With the current link, @lcrouch1952 and I won't necessarily easily arrive at your intended destination. (Plus you could provide a link to the specific files themselves, if necessary.)
Ok, on the grades, why are we graphing by poorest, poor, etc? That's making it difficult to see the differences between grades. Also would it be possible to put all grades in one big file so that is it super easy to scroll up and down?
@mavzunat - also, you could just embed the images by dragging/dropping into this comment field, if that's easier. Here I've pulled in the Cowell-Flachaire upward-looking index results for grade 12 in...Urdu?
...and English?
My first gut reaction is that I wonder whether we've calculated something wrong. If I recall correctly @lcrouch1952 was theorizing that inequality would diminish as you get into the upper grades...but to this extent? It looks like it has almost entirely disappeared!
So would a proper interpretation of these kinds of results be that whatever the cross-income-quartile differences in learning outcomes, within quartiles there's almost perfect distribution of learning outcomes along the line of equality? That feels improbable, although I suppose it's not impossible.
Same for the english. Can we have just one graph per grade (not poor, rich, etc.), all graphs in one file?
@mavzunat @TSSlade I think we need to get away from the poorest, poor, middle stuff and look at all groups together... but ideally in one huge graph with all grades (and maybe with one with all ages?).... Also, and I am stupid not to have had this insight before, my sense is that for an ordinal variable like this, the inequality should be calculable, at least approximately, by looking at the frequency distributions.... so, if someone can calculate the frequency distributions of the five or six or whatever reading levels, by grade, and dump that into an excel sheet, along with the "big graph" with all the grades one by one but no longer the poorest, poor stuff.... then I could take a look and see whether one can have an intuition about what's going on by loooking at those data???? Or, if it would provide you with pleasure (!), you guys do it and show me the results...

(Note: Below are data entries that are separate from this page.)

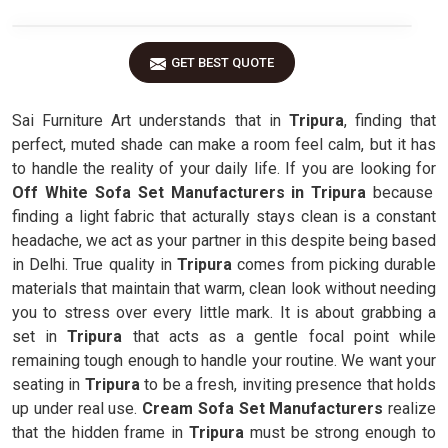
GET BEST QUOTE
Sai Furniture Art understands that in
Tripura
, finding that
perfect, muted shade can make a room feel calm, but it has
to handle the reality of your daily life. If you are looking for
Off White Sofa Set Manufacturers in Tripura
because
finding a light fabric that acturally stays clean is a constant
headache, we act as your partner in this despite being based
in Delhi. True quality in
Tripura
comes from picking durable
materials that maintain that warm, clean look without needing
you to stress over every little mark. It is about grabbing a
set in
Tripura
that acts as a gentle focal point while
remaining tough enough to handle your routine. We want your
seating in
Tripura
to be a fresh, inviting presence that holds
up under real use.
Cream Sofa Set Manufacturers
realize
that the hidden frame in
Tripura
must be strong enough to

@mavzunat @TSSlade Actually, Tim, looking at the discussion, it is possible that things would get very flat by grade 12. After all, we are talking about Grade 2 reading materials!! Here is another idea. Do the Grade 2 calculations in the two states of India with the highest per capital GDP, and in the two lowest. Here are the GDP data by state: https://en.wikipedia.org/wiki/List_of_Indian_states_and_union_territories_by_GDP_per_capita
Then, also, consider doing it for the 2 states with the lowest and the 2 wth the highest income gini coefficients. here are some income gini estimates: https://www.indiastat.com/SOCIO_PDF/91/fulltext.pdf
Before I address everything else in this thread, just a quick clarification request: we are working on data from Pakistan, not India, right? I have been running all my analyses based on data from Pakistan, which I retrieved from a link provided in dukeintern_Analysis_SOW_2020... word file. So, I am a little confused by this last request...
Ok, on the grades, why are we graphing by poorest, poor, etc? That's making it difficult to see the differences between grades. Also would it be possible to put all grades in one big file so that is it super easy to scroll up and down?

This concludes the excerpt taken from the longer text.